La Cienega Boulevard is a major north–south arterial road that runs between El Segundo Boulevard in Hawthorne, California on the south and the Sunset Strip/Sunset Boulevard in West Hollywood to the north. It was named for Rancho Las Cienegas, literally "The Ranch Of The Swamps," an area of marshland south of Rancho La Brea.

Route description
From south of Fairview Boulevard and from north of Obama Boulevard (formerly Rodeo Road) La Cienega Boulevard is a regular surface street and one of Hollywood's major thoroughfares.  Offices for A&E Network, The History Channel and the Academy of Motion Picture Arts and Sciences are located on La Cienega as were the studios of Citadel Broadcasting flagships KABC and KLOS, two of Los Angeles' biggest radio stations, which were demolished for an apartment and shopping complex, currently under construction.
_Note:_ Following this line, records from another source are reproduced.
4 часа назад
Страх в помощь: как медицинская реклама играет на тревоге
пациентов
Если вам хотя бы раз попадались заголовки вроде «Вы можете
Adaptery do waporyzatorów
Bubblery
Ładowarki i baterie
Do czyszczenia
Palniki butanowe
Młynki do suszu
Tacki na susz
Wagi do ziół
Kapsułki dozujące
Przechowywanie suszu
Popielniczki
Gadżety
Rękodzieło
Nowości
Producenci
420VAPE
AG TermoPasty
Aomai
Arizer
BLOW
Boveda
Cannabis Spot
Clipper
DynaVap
A portion of La Cienega in and adjacent to Beverly Hills is known as "Restaurant Row" for its large number of upscale restaurants.  South of Olympic, La Cienega through between the Pico-Robertson and South Carthay neighborhoods in West Los Angeles and through the Crestview neighborhood in West Los Angeles into Culver City and is known for its large number of automotive-related business including several used car dealerships and many body shops and auto mechanics.

It continues south passing Interstate 10, and the Metro Expo Line. 
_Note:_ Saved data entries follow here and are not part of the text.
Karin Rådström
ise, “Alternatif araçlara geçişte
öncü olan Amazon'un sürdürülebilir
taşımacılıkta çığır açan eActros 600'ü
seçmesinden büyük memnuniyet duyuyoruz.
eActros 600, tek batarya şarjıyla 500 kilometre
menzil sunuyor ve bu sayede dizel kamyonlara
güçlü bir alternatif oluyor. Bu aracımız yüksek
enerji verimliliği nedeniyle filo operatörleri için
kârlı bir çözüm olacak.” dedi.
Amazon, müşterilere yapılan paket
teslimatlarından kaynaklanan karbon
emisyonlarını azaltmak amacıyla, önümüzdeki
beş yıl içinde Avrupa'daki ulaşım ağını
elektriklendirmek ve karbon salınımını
It is unusual among Southern California roadways to be built to freeway standards. South of Interstate 10, La Cienega was built to freeway standards in the late 1940s as part of the proposed Laurel Canyon Freeway, part of State Route 170.  The SR 170 freeway was never completed south of U.S. Route 101, and the stretch of La Cienega from just north of Fairview Blvd in Inglewood, through Baldwin Hills and along the Kenneth Hahn State Recreation Area to Obama Boulevard in Los Angeles is a divided, limited access highway with few traffic signals.  As such, emergency call boxes like those found along the area's freeways were installed along that stretch in the early 1970s.
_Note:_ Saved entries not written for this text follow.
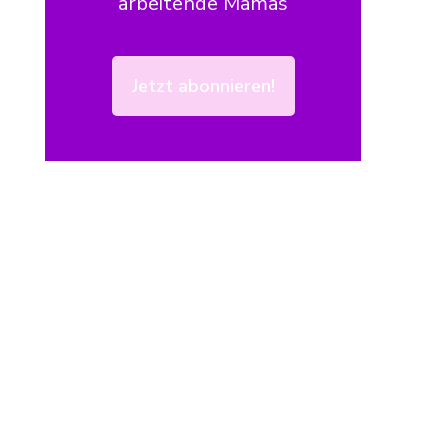
arbeitende Mamas
Jetzt abonnieren!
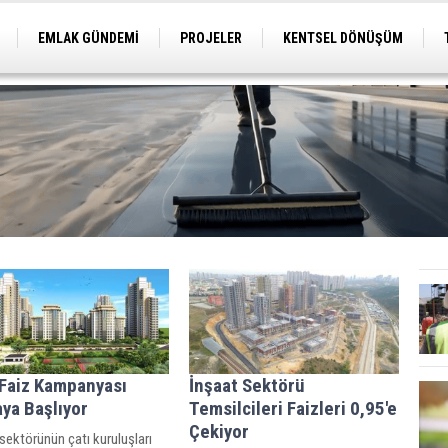
EMLAK GÜNDEMİ
PROJELER
KENTSEL DÖNÜŞÜM
TİCARİ PROJELER
ARSA-ARAZİ
İMAR
 Faiz Kampanyası
İnşaat Sektörü
ya Başlıyor
Temsilcileri Faizleri 0,95'e
Çekiyor
sektörünün çatı kuruluşları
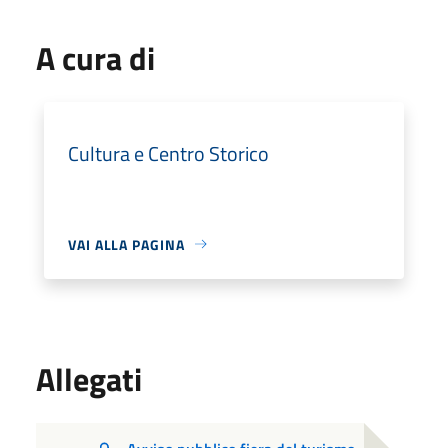
A cura di
Cultura e Centro Storico
VAI ALLA PAGINA
Allegati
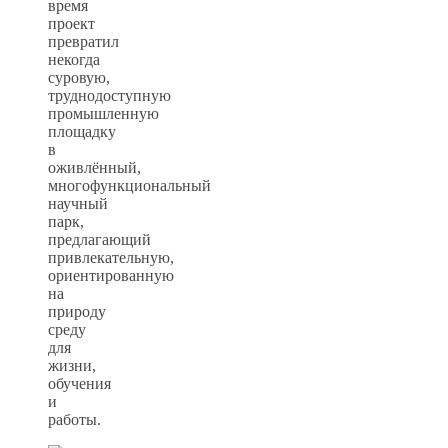
время
проект
превратил
некогда
суровую,
труднодоступную
промышленную
площадку
в
оживлённый,
многофункциональный
научный
парк,
предлагающий
привлекательную,
ориентированную
на
природу
среду
для
жизни,
обучения
и
работы.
South of Fairview Blvd, La Cienega runs parallel to the 405 freeway and terminates at El Segundo Boulevard in Del Aire along the west side of the freeway. A non-contiguous segment also named La Cienega Blvd runs along the East side of the 405 freeway roughly between El Segundo Blvd and Rosecrans Avenue in the section of Hawthorne also known as Wiseburn, another unincorporated area adjacent to Del Aire. If you look where it curves into 142nd street, the street sign is mislabeled E 142nd street, which is one block north of Rosecrans 

Many years ago, the south end of La Cienega was Anza Avenue.

La Cienega Design Quarter
The area of La Cienega Boulevard, from Beverly Boulevard to Santa Monica Boulevard, and its satellite streets is known as the La Cienega Design Quarter. Its shops and galleries house many antiques, furniture, rugs, accessories and art. Art dealer Felix Landau operated his trend-setting gallery there in the 1960s.

Restaurant Row

La Cienega in Beverly Hills, north of Wilshire Boulevard, is known as Restaurant Row because it features many upscale restaurants. From Wilshire in Beverly Hills traveling north the best known establishments include Benihana, The Stinking Rose, Darioush, the original Lawry's the Prime Rib, Hakobe, Tokyo Table - Tokyo City Cuisine, Matsuhisa, Fogo de Chão, Gyu-Kaku, Woo Lae Oak, The Bazaar by José Andrés, and Morton's.

Etymology
La Cienega Boulevard is named after Rancho Las Cienegas Mexican land grant roughly in the region now called "West Los Angeles." The Spanish phrase la ciénaga translates into English as "the swamp" and the area named "Las Ciénegas" was a continual marshland due to the course of the Los Angeles River through that area prior to a massive southerly shift in 1825 to roughly its present course. The difference in spelling in Los Angeles between the Castilian Spanish word ciénaga and the name of the thoroughfare, which is common in other Iberian languages like Extremaduran, originated with the name of the ranch.

Transportation
Metro Local lines 105 runs on La Cienega Boulevard. An elevated light rail station for the Metro E Line is located at Jefferson Boulevard. An underground station for the Metro D Line at Wilshire Boulevard is currently under construction and is due to open in 2023.

Major intersections

References

External links

Southern California Unsigned Freeways – La Cienega Boulevard
La Cienega Design Quarter

Streets in Los Angeles
Streets in Los Angeles County, California
Boulevards in the United States
Southern California freeways
Central Los Angeles
South Los Angeles
Baldwin Hills (mountain range)
Inglewood, California
Streets in West Hollywood, California
Restaurant districts and streets in the United States
West Los Angeles
Westside (Los Angeles County)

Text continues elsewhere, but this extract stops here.